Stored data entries
****************
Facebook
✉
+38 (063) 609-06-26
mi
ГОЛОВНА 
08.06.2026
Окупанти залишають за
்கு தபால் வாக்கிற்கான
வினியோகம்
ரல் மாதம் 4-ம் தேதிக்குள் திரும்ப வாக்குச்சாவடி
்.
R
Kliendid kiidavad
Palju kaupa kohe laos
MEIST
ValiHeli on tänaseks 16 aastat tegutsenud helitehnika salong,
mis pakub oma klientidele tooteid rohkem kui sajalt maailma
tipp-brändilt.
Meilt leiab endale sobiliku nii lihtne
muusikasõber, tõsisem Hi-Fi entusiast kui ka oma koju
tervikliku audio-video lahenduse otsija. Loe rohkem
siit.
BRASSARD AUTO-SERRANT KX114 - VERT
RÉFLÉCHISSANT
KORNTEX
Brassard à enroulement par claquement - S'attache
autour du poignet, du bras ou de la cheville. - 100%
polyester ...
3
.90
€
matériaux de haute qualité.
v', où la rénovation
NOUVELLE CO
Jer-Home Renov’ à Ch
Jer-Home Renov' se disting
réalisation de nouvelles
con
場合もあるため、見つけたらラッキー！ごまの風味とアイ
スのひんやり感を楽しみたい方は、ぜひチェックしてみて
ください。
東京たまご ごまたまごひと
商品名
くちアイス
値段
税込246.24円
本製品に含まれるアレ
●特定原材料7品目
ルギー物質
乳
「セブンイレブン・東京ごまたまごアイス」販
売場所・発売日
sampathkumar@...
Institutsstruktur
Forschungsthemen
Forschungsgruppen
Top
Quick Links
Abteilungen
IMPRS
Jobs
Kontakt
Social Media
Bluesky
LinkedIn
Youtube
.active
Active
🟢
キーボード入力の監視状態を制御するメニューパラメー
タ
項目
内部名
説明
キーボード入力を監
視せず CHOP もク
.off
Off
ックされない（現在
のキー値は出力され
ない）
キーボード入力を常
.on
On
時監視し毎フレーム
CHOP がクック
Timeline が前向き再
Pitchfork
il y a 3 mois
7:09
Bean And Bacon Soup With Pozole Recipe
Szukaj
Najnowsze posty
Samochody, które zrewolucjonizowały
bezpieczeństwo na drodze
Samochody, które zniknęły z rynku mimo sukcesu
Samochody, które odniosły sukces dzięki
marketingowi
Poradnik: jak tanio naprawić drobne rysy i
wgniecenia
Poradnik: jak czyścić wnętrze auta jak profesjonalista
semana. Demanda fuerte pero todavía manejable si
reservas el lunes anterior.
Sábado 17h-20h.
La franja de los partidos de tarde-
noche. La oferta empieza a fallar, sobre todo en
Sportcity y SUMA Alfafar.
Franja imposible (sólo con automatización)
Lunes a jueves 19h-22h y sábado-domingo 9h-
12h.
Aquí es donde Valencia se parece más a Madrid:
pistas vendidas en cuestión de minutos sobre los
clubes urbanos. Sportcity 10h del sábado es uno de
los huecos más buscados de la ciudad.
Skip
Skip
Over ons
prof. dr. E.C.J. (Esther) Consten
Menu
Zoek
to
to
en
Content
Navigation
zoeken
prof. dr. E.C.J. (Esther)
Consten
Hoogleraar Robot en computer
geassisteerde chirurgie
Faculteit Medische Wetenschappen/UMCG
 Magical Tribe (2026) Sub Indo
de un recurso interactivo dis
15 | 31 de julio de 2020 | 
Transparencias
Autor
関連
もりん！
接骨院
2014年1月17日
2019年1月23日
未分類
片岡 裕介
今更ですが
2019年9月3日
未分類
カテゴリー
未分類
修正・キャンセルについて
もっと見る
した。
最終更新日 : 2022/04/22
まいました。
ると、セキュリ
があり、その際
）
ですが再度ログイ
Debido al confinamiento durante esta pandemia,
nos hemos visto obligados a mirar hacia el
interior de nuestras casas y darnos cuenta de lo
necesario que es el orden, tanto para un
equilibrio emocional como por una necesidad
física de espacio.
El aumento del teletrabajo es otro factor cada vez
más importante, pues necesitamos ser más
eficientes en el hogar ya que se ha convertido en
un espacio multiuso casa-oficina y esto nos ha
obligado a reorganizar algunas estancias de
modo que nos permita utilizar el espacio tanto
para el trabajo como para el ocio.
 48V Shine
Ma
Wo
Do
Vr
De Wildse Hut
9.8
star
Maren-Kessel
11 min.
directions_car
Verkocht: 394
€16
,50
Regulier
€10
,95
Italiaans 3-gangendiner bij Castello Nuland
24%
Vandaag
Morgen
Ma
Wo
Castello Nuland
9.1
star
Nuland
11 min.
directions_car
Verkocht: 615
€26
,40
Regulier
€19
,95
****************
## TO DO
Reply with nothing but the number of lines in the entries above that hold the string "Esther".

## EXERCISE RESULT
2